Время года на Дальнем Востоке выражает движение времени, которое не воспринимается как изолированная длительность, но как совокупность процессов, движений, изменений. Франсуа Жюлльен пишет о том, что для китайца время года «ткет сеть сходств, оно осуществляет коммуникацию между различными аспектами внутри одного и того же качества»[24]. Время года – это всегда состояние изменения, особенно очевидное весной и осенью, – изменения, подчиненного взаимодействию инь и ян. Это изменение понималось китайцами как «жизнь». Американский исследователь писал:

«Что в пейзаже указывает на качество наполняющей его жизни? Цзин Хао в своих „Шести основах живописи“ назвал это цзин (ошибочно переводимым как вид или пейзаж). Цель цзин заключалась в том, чтобы „придать изображению атмосферу сезона, явить таинственное в нем и через это установить истину“»[25].

В улавливании цзин существенную роль играло изображение цветов: «Цикл роста, цветения и увядания цветка иллюстрирует действие инь и ян; так живопись цветка на определенной стадии развития описывает либо его аспекты ян либо инь»[26]. В трактате Чжу-жэня «Альбом живописи сливы мэй [мастера] Хуа-гуана» (XII в.) разъясняется, что в саму структуру ветки сливы вписан процесс взаимодействия ян и инь:

«В цветах мэйхуа заключен образ-символ – сян. Это и есть, по сути дела, их дух, сущность – ци. Цветы построены по принципу ян, как и Небо, тогда как деревья, их стволы и ветви – по принципу инь, как и Земля. <…> Тычинки тоже полны символики. Когда сливы в полном цвету, это означает стадию [развития], называемую лаоян – „возмужалый Ян“. [Если] распустившиеся цветы до первой стадии увядания – тычинок семь. Когда же цветы увядают, они символизируют лаоинь, и тогда тычинок остается шесть. Полураскрывшиеся цветы символизируют шаоян – „меньший Ян“, и тычинок тогда три. Цветы, частично увядшие, олицетворяют шаоинь – „меньшую Инь“, и тычинок тогда четыре»[27].

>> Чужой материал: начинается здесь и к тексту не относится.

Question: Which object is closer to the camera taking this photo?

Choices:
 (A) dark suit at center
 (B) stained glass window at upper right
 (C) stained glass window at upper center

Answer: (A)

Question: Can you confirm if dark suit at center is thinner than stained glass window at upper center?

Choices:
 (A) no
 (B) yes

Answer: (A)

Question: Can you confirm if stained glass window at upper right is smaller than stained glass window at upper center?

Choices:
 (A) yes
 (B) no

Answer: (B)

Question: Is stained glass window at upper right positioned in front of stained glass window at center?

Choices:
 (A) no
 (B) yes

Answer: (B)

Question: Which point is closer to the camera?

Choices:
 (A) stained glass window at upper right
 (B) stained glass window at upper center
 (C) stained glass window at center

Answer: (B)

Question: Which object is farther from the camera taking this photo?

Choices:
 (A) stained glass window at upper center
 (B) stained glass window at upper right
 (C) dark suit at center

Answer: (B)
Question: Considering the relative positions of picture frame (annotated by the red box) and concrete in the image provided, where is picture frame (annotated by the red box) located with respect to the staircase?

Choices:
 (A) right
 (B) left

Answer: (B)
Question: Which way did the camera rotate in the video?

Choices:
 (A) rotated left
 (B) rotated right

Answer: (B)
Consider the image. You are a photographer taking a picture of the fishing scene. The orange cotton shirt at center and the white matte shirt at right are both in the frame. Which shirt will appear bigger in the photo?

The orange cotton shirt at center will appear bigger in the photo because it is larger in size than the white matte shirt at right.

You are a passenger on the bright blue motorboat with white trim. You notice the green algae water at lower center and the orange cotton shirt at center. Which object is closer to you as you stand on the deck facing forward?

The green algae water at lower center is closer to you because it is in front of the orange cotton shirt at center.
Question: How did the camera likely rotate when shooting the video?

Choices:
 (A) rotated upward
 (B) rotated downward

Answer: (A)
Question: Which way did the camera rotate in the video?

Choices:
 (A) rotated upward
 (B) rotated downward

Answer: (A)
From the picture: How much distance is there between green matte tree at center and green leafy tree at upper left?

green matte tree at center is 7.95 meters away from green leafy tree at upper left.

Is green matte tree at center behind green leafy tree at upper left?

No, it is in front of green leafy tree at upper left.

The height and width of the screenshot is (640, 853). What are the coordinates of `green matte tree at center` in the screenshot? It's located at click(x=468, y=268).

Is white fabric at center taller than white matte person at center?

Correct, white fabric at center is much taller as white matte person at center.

Цветок оказывается диаграммой времени, вписанной в процесс его цветения и увядания. Когда Пригов в самом начале говорит о «ветке сакуры на листе японского календаря», он соединяет две взаимосвязанные манифестации времени – время года и цветок. Вторая строка, однако, уже движется в ином направлении: «Капелька крови и слезинка на фарфоровом блюдце». Фарфор обладает сильной дальневосточной коннотацией. Капли встречаются в хайку, чаще всего это капли дождя или росы:

Как быстро летит луна!

На неподвижных ветках

Повисли капли дождя

[28]

.


Иногда капли косвенно сопоставляются со слезами. Например, у Басё:

Росинки на горных розах.

Как печальны лица сейчас

У цветов полевой сурепки

[29]

.


Иногда слезы появляются в контексте увядания цветов и прямо не связываются с каплями воды:

Цветы увяли.

Сыплются, падают семена,

Как будто слезы

[30]

.


Но капли крови – необычный для хайку мотив. Особенно странно капли крови и слез возникают в тексте на фоне последующей строки:

Громовой иероглиф, выпадающий

            Из свинцовой тучи.


Дело в том, что капли чаще всего являют себя в контексте миновавшего дождя, как временной след последнего. В одном из хайку, например, Басё писал:

Нынче выпал ясный день.

Но откуда брызжут капли?

В небе облака клочок

[31]

.


Это облако вписано в ясный день, как инь в ян, оно знаменует движение времени, и дождь вместе с этим изменением вносит меланхолию в ясность. У Пригова же капли на блюдце предшествуют грозе и заявляют о своей непричастности к ней. К тому же молния сама вдруг дистанцируется от движения времени как изменения погоды, превращаясь в письменный знак, иероглиф, движение кисти по бумаге. Иероглиф выворачивает природу молнии из вспышки в графему, зафиксированную на бумаге и не знающую времени. Молния эта утрачивает связь с временем, которая характерна для хайку, где молния обычно возникает в контексте неподвижности, обездвиженности, как некий прорыв, сдвиг:

Молния в тьме ночной.

Озера гладь водяная

Искрами вспыхнула вдруг

[32]

.


Или:

Молнии блеск!

Как будто вдруг на его лице

Колыхнулся ковыль

[33]

.


Неожиданная четвертая строка как будто полностью выпадает из контекста хайку: «Рим должен быть разрушен!» Эта строка – искаженный афоризм, в который вдруг перерастает хайку. Молния как будто сбивает афоризм, радикально меняя его смысл. Не Карфаген должен быть разрушен Римом, как того упрямо требовал Катон Старший, но прямо наоборот. Временная инверсия тянет за собой инверсию семантическую, которая ретроспективно позволяет читать молнию как проявление гневающегося громовержца Юпитера. Дюмезиль прямо связывает громовержский аспект Юпитера и его способность посылать пророческие знаки – auspicia – в виде, например, птиц, по которым гадали авгуры[34]. Высвечивая небо, вспышка молнии вызывает прозрение будущего, являемого в знаках.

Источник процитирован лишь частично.